« Les États-Unis et le Japon ont discuté de questions commerciales sur les biens, y compris l’agriculture ainsi que le besoin d’établir des normes élevées en matière de commerce numérique », indique le communiqué des services de Robert Lighthizer, le représentant américain au Commerce, chargé des négociations commerciales internationales.

La délégation commerciale a aussi mis sur la table le déficit des échanges de biens « très élevé » de 67,6 milliards de dollars l’année dernière.

Le ministre japonais de l’Économie, Toshimitsu Motegi, et Robert Lighthizer sont d’accord pour que des délégations des deux pays « se retrouvent dans un avenir proche pour poursuivre les discussions », indique le communiqué.
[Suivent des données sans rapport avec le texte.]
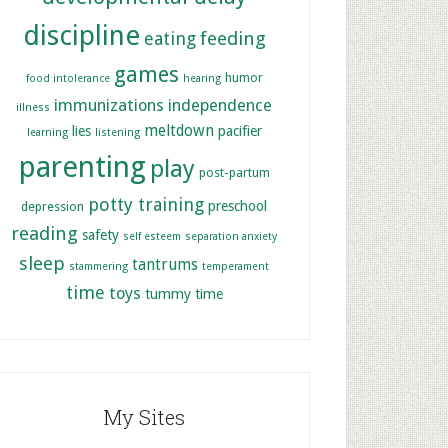
discipline
feeding
eating
games
humor
food intolerance
hearing
immunizations
independence
illness
meltdown
lies
pacifier
learning
listening
parenting
play
post-partum
potty training
preschool
depression
reading
safety
self esteem
separation anxiety
sleep
tantrums
stammering
temperament
time
toys
tummy time
My Sites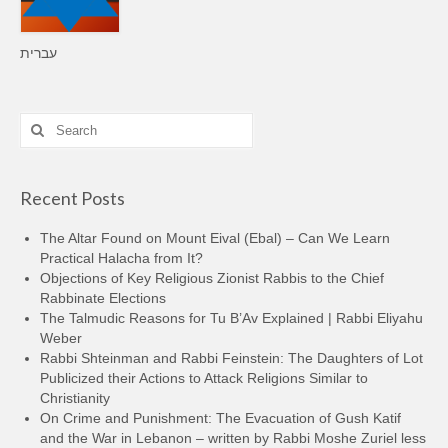
עברית
Search
for:
Recent Posts
The Altar Found on Mount Eival (Ebal) – Can We Learn
Practical Halacha from It?
Objections of Key Religious Zionist Rabbis to the Chief
Rabbinate Elections
The Talmudic Reasons for Tu B’Av Explained | Rabbi Eliyahu
Weber
Rabbi Shteinman and Rabbi Feinstein: The Daughters of Lot
Publicized their Actions to Attack Religions Similar to
Christianity
On Crime and Punishment: The Evacuation of Gush Katif
and the War in Lebanon – written by Rabbi Moshe Zuriel less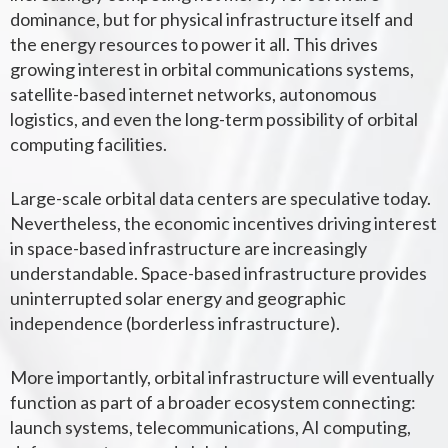
dominance, but for physical infrastructure itself and
the energy resources to power it all. This drives
growing interest in orbital communications systems,
satellite-based internet networks, autonomous
logistics, and even the long-term possibility of orbital
computing facilities.
Large-scale orbital data centers are speculative today.
Nevertheless, the economic incentives driving interest
in space-based infrastructure are increasingly
understandable.
Space-based infrastructure provides
uninterrupted solar energy and geographic
independence (borderless infrastructure).
More importantly, orbital infrastructure will eventually
function as part of a broader ecosystem connecting:
launch systems, telecommunications, AI computing,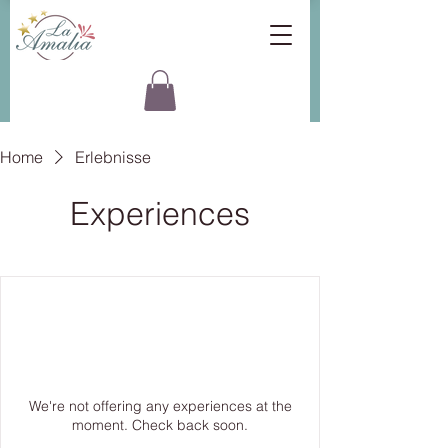
Home
Erlebnisse
Experiences
We're not offering any experiences at the
moment. Check back soon.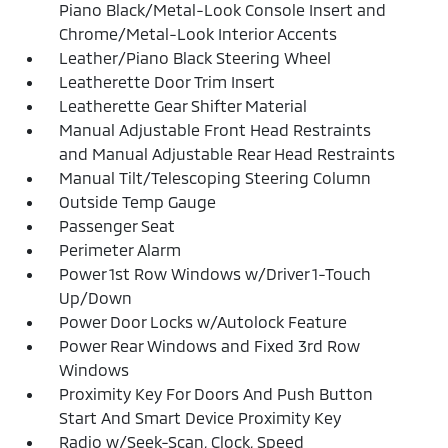
Piano Black/Metal-Look Console Insert and
Chrome/Metal-Look Interior Accents
Leather/Piano Black Steering Wheel
Leatherette Door Trim Insert
Leatherette Gear Shifter Material
Manual Adjustable Front Head Restraints
and Manual Adjustable Rear Head Restraints
Manual Tilt/Telescoping Steering Column
Outside Temp Gauge
Passenger Seat
Perimeter Alarm
Power 1st Row Windows w/Driver 1-Touch
Up/Down
Power Door Locks w/Autolock Feature
Power Rear Windows and Fixed 3rd Row
Windows
Proximity Key For Doors And Push Button
Start And Smart Device Proximity Key
Radio w/Seek-Scan, Clock, Speed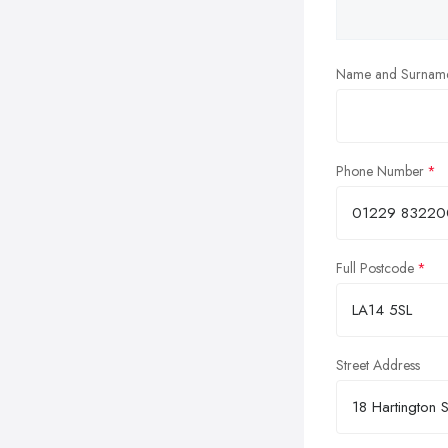
Name and Surnam
Phone Number
Full Postcode
Street Address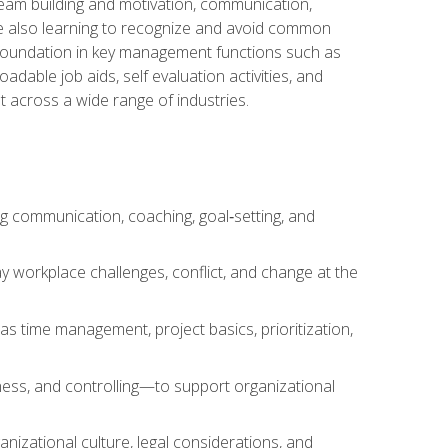
team building and motivation, communication,
ile also learning to recognize and avoid common
a foundation in key management functions such as
able job aids, self evaluation activities, and
 across a wide range of industries.
ng communication, coaching, goal‑setting, and
 workplace challenges, conflict, and change at the
s time management, project basics, prioritization,
ness, and controlling—to support organizational
nizational culture, legal considerations, and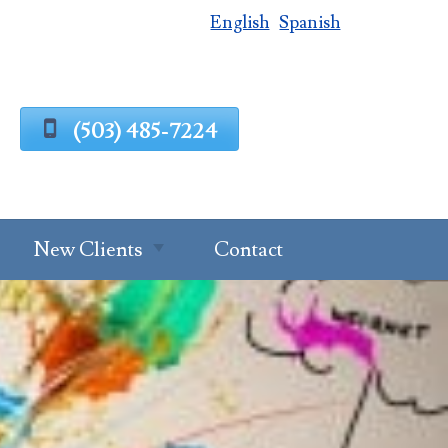
English
Spanish
(503) 485-7224
New Clients
Contact
Estate Planning
Process
g
Request A
Consultation
Client Intake
Estate Planning
Forms
Questionnaire
al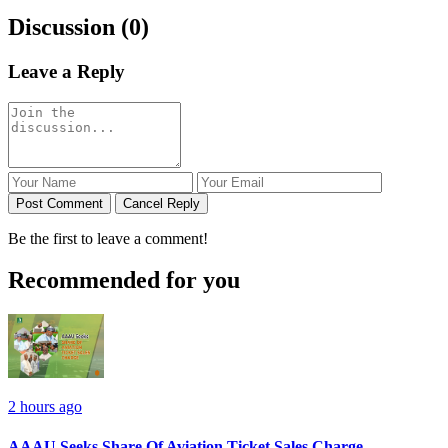
Discussion (0)
Leave a Reply
Post Comment
Cancel Reply
Be the first to leave a comment!
Recommended for you
2 hours ago
AAAU Seeks Share Of Aviation Ticket Sales Charge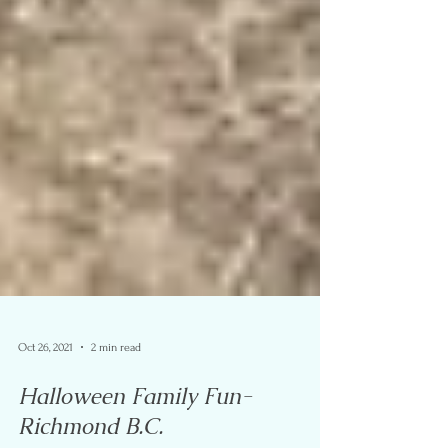
Oct 26, 2021
2 min read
Comme avec ses autres grands partenaires, la Chine ou les pays membres de l’Union européenne, Donald Trump dénonce des échanges commerciaux déséquilibrés avec le Japon. Il souhaite obtenir de Tokyo une plus grande ouverture de son marché aux produits américains, notamment agricoles.

La réticence à ouvrir le marché agricole aux produits américains est extrêmement forte du côté japonais.

Le commerce entre les deux pays pèse plus de 280 milliards de dollars, selon le service du représentant américain au Commerce (chiffres 2017 incluant les biens et les services).

Le ministre japonais avait indiqué vendredi que les deux parties devraient tout d’abord « circonscrire les domaines de discussions, essentiellement les secteurs des marchandises » à négocier.

Le Japon redoute des surtaxes douanières dans le secteur automobile, que Donald Trump est prêt à imposer. Tokyo pourrait de son côté demander aux États-Unis de supprimer des taxes douanières sur des biens industriels japonais si Washington exigeait l’ouverture du marché agricole japonais.